- **Supplied records**
——

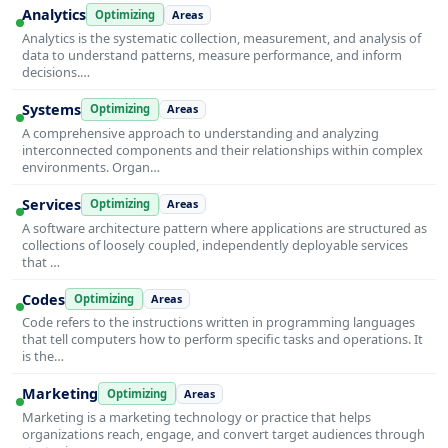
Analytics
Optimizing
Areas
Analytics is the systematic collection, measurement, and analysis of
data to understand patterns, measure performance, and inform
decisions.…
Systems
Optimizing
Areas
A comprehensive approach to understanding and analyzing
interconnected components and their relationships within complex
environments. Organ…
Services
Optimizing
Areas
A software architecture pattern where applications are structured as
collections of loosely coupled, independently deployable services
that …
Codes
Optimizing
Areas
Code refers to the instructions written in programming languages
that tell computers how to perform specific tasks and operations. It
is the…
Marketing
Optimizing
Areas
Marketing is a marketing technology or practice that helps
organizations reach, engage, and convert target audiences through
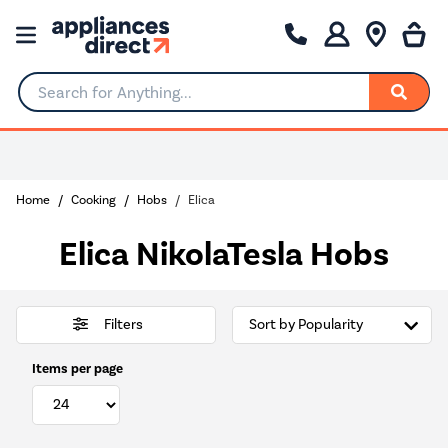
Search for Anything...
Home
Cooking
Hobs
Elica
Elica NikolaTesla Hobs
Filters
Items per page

——

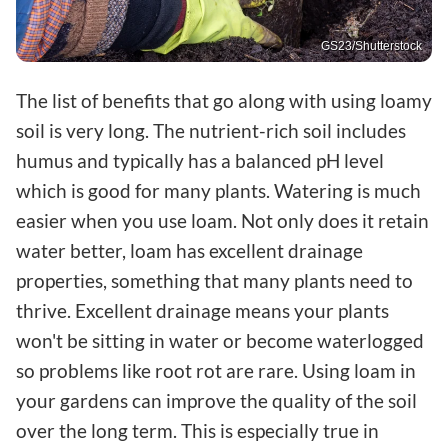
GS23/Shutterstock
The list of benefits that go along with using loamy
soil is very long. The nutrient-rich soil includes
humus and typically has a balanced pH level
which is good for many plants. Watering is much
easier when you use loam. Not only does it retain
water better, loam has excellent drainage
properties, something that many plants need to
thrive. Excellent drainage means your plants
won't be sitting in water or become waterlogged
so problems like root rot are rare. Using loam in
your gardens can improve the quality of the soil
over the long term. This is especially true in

——

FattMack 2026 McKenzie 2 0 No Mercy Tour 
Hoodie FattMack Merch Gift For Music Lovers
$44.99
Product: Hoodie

——

- **What is being asked**
Among the lines of the records, copy out each one that contains the word "your".

- **Solution**
thrive. Excellent drainage means your plants
your gardens can improve the quality of the soil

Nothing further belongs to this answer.